** Opening Supplied entries block **

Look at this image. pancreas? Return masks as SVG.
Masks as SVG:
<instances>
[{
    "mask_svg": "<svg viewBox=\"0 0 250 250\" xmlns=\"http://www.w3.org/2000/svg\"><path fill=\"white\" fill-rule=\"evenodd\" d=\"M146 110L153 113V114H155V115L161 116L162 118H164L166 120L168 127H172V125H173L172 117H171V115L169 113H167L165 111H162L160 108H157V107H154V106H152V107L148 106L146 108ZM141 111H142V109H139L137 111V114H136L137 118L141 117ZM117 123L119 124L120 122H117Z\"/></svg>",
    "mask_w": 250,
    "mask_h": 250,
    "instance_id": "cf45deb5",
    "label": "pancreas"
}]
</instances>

** Closing Supplied entries block **

**Your objective**: Would you transcribe the listing word for word?

**Response box**:
Look at this image. pancreas? Return masks as SVG.
Masks as SVG:
<instances>
[{
    "mask_svg": "<svg viewBox=\"0 0 250 250\" xmlns=\"http://www.w3.org/2000/svg\"><path fill=\"white\" fill-rule=\"evenodd\" d=\"M146 110L153 113V114H155V115L161 116L162 118H164L166 120L168 127H172V125H173L172 117H171V115L169 113H167L165 111H162L160 108H157V107H154V106H152V107L148 106L146 108ZM141 111H142V109H139L137 111V114H136L137 118L141 117ZM117 123L119 124L120 122H117Z\"/></svg>",
    "mask_w": 250,
    "mask_h": 250,
    "instance_id": "cf45deb5",
    "label": "pancreas"
}]
</instances>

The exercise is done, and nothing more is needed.